Hadoop Important Commands
All Hadoop commands are executed using the $HADOOP_HOME/bin/hadoop command. Running the Hadoop script without any arguments displays a description of all commands.
Usage − hadoop [--config confdir] COMMAND
The table below outlines the available options along with their descriptions.
| Option | Description |
|---|---|
| namenode -format | Formats the DFS filesystem. |
| secondarynamenode | Runs the DFS secondary namenode. |
| namenode | Runs the DFS namenode. |
| datanode | Runs a DFS datanode. |
| dfsadmin | Runs a DFS admin client. |
| mradmin | Runs a Map-Reduce admin client. |
| fsck | Runs a DFS filesystem checking utility. |
| fs | Runs a generic filesystem user client. |
| balancer | Runs a cluster balancing utility. |
| oiv | Applies the offline fsimage viewer to an fsimage. |
| fetchdt | Fetches a delegation token from the NameNode. |
| jobtracker | Runs the MapReduce job Tracker node. |
| pipes | Runs a Pipes job. |
| tasktracker | Runs a MapReduce task Tracker node. |
| historyserver | Runs job history servers as a standalone daemon. |
| job | Manipulates the MapReduce jobs. |
| queue | Gets information regarding JobQueues. |
| version | Prints the version. |
| jar <jar> | Runs a jar file. |
| distcp <srcurl> <desturl> | Copies file or directories recursively. |
| distcp2 <srcurl> <desturl> | DistCp version 2. |
| archive -archiveName NAME -p <parent path> <src>* <dest> | Creates a hadoop archive. |
| classpath | Prints the class path needed to get the Hadoop jar and the required libraries. |
| daemonlog | Get/Set the log level for each daemon |
How to Interact with MapReduce Jobs -
Usage − hadoop job [GENERIC_OPTIONS]
The following are the Generic Options available in a Hadoop job.
| COMMAND | Description |
|---|---|
| -submit <job-file> | Submits the job. |
| -status <job-id> | Prints the map and reduce completion percentage and all job counters. |
| -counter <job-id> <group-name> <countername> | Prints the counter value. |
| -kill <job-id> | Kills the job. |
| -events <job-id> <fromevent-#> <#-of-events> | Prints the events' details received by jobtracker for the given range. |
| -history [all] <jobOutputDir> - history < jobOutputDir> | Prints job details, failed and killed tip details.

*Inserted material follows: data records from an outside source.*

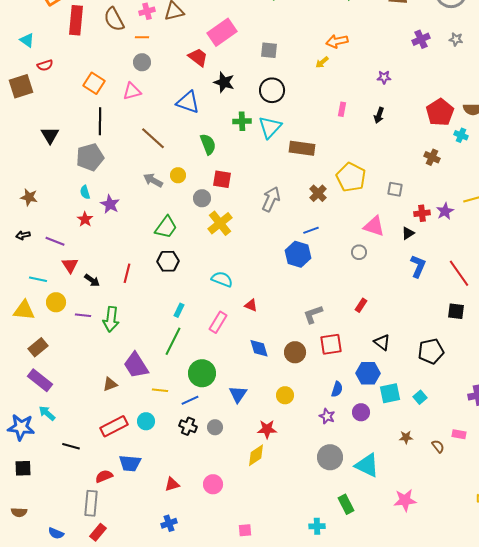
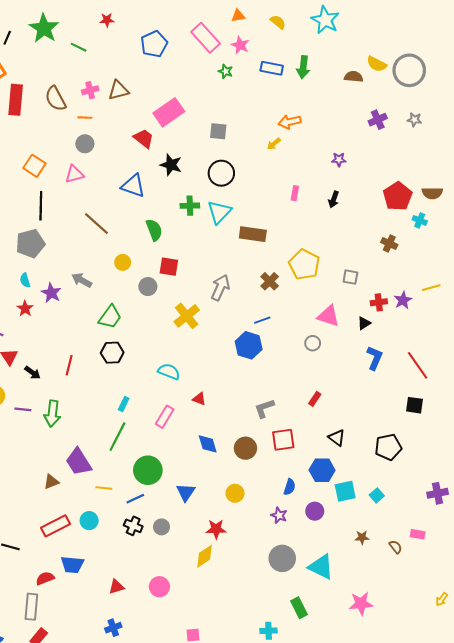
gray arrow: (153, 180) -> (82, 280), moved
yellow cross: (220, 223) -> (187, 316), moved

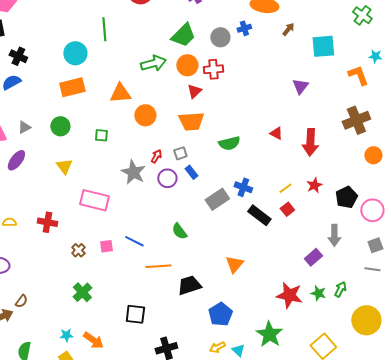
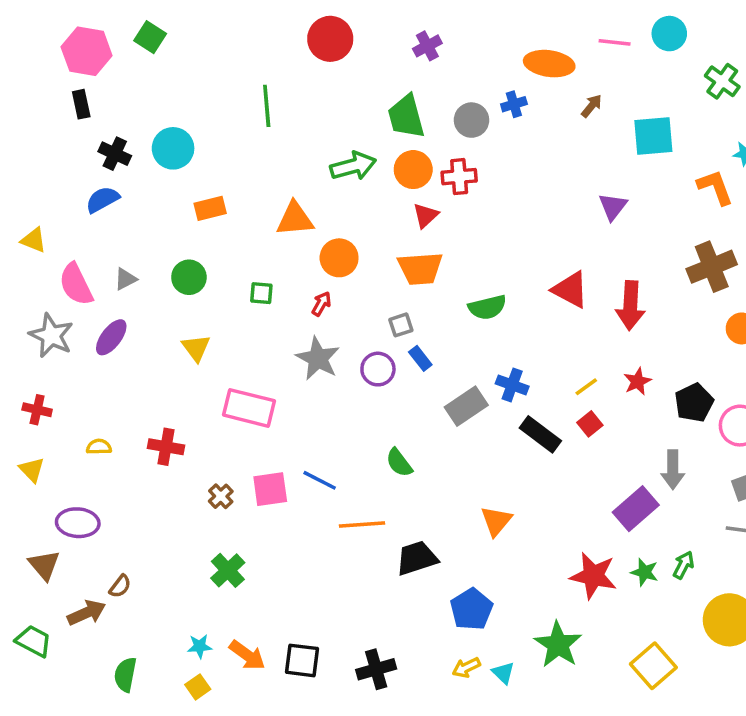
green trapezoid: (183, 35) -> (406, 117), turned 120
cyan circle: (75, 53) -> (173, 148), moved
orange rectangle: (72, 87) -> (210, 208), size x0.7
red triangle: (276, 133) -> (570, 290), size x1.6
red arrow: (156, 156) -> (321, 304), moved
pink square: (106, 246) -> (270, 489), size x1.5
purple rectangle: (313, 257) -> (636, 509), size x1.4
black square: (135, 314) -> (302, 660), moved

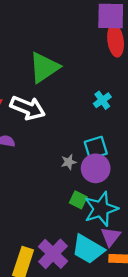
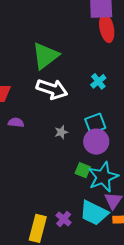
white arrow: (28, 108) -> (52, 89), moved
gray star: (69, 162) -> (61, 132), moved
purple cross: (53, 254) -> (64, 219), size x0.6

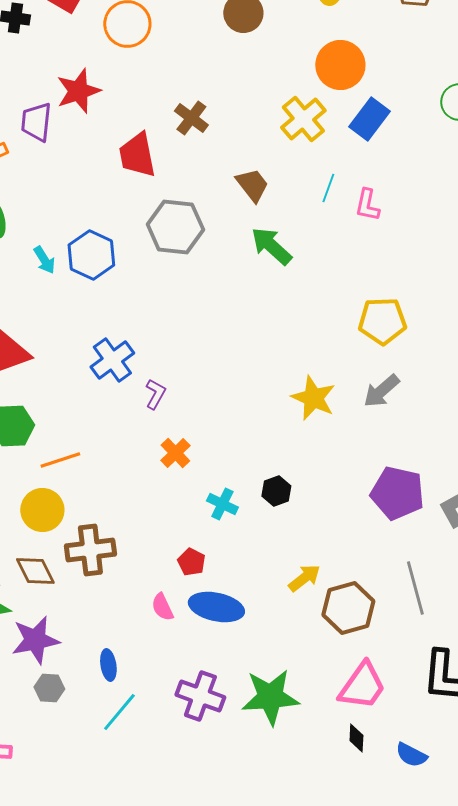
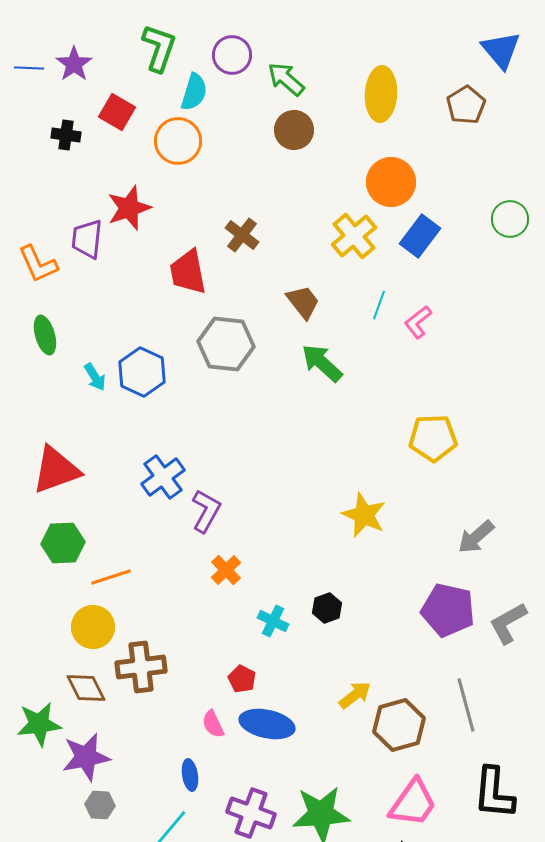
pink L-shape: (367, 205) -> (418, 322), turned 40
gray arrow: (381, 391) -> (476, 537), moved
purple L-shape: (155, 394) -> (206, 511), size x1.4
blue ellipse: (108, 665) -> (190, 775), moved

More details about the job such as successful tasks and task attempts made for each task can be viewed by specifying the [all] option. |
| -list[all] | Displays all jobs. -list displays only jobs which are yet to complete. |
| -kill-task <task-id> | Kills the task. Killed tasks are NOT counted against failed attempts. |
| -fail-task <task-id> | Fails the task. Failed tasks are counted against failed attempts. |
| -set-priority <job-id> <priority> | Changes the priority of the job. Allowed priority values are VERY_HIGH, HIGH, NORMAL, LOW, VERY_LOW |
| $HADOOP_HOME/bin/hadoop job -kill <JOB-ID> | To kill the job |
| $HADOOP_HOME/bin/hadoop job -history <DIR-NAME> | To see the history of job output-dir |
| $HADOOP_HOME/bin/hadoop job -status <JOB-ID> | To see the status of job |